- **TASK TO COMPLETE**
Go line by line through the entries and show those that hold the string "Atlantis".

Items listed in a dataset
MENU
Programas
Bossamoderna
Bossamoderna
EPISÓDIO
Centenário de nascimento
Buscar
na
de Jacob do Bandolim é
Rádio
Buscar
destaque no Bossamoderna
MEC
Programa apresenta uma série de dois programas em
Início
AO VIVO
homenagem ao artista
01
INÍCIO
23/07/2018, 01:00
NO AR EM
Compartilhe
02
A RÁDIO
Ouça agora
* * *
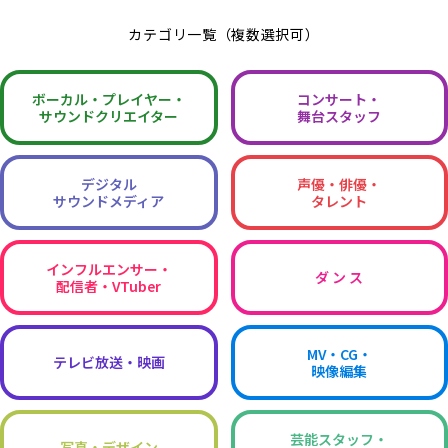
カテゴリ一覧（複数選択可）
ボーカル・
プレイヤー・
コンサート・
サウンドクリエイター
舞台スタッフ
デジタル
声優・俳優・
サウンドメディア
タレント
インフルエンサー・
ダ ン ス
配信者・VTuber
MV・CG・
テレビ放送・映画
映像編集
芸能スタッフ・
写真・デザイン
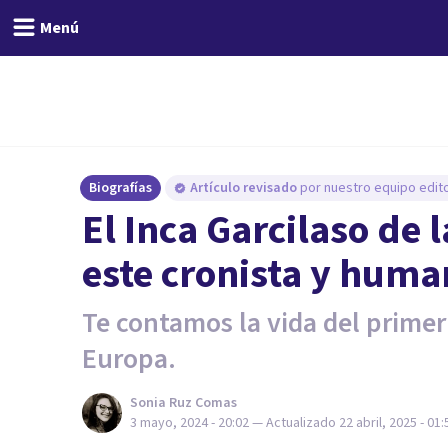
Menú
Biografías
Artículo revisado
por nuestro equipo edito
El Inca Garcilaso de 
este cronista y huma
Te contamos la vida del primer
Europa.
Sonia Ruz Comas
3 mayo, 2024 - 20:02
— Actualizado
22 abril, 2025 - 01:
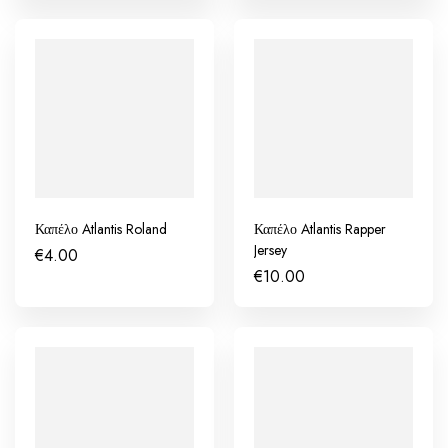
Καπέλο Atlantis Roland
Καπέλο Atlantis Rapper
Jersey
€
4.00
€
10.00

- **SOLUTION FOR THIS PROBLEM**
Καπέλο Atlantis Roland
Καπέλο Atlantis Rapper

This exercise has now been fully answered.